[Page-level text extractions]
──────────
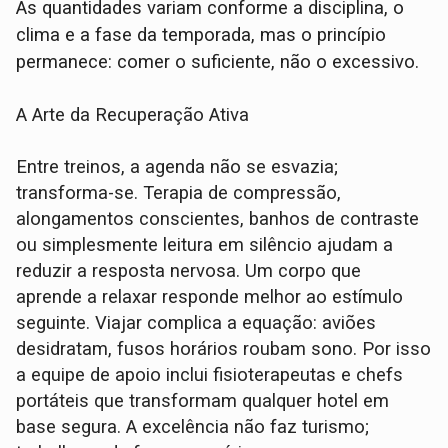
As quantidades variam conforme a disciplina, o
clima e a fase da temporada, mas o princípio
permanece: comer o suficiente, não o excessivo.
A Arte da Recuperação Ativa
Entre treinos, a agenda não se esvazia;
transforma-se. Terapia de compressão,
alongamentos conscientes, banhos de contraste
ou simplesmente leitura em silêncio ajudam a
reduzir a resposta nervosa. Um corpo que
aprende a relaxar responde melhor ao estímulo
seguinte. Viajar complica a equação: aviões
desidratam, fusos horários roubam sono. Por isso
a equipe de apoio inclui fisioterapeutas e chefs
portáteis que transformam qualquer hotel em
base segura. A excelência não faz turismo;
──────────
Transcribe the records verbatim, excluding pictures.

--- RESULT FOR THIS EXERCISE ---
As quantidades variam conforme a disciplina, o
clima e a fase da temporada, mas o princípio
permanece: comer o suficiente, não o excessivo.
A Arte da Recuperação Ativa
Entre treinos, a agenda não se esvazia;
transforma-se. Terapia de compressão,
alongamentos conscientes, banhos de contraste
ou simplesmente leitura em silêncio ajudam a
reduzir a resposta nervosa. Um corpo que
aprende a relaxar responde melhor ao estímulo
seguinte. Viajar complica a equação: aviões
desidratam, fusos horários roubam sono. Por isso
a equipe de apoio inclui fisioterapeutas e chefs
portáteis que transformam qualquer hotel em
base segura. A excelência não faz turismo;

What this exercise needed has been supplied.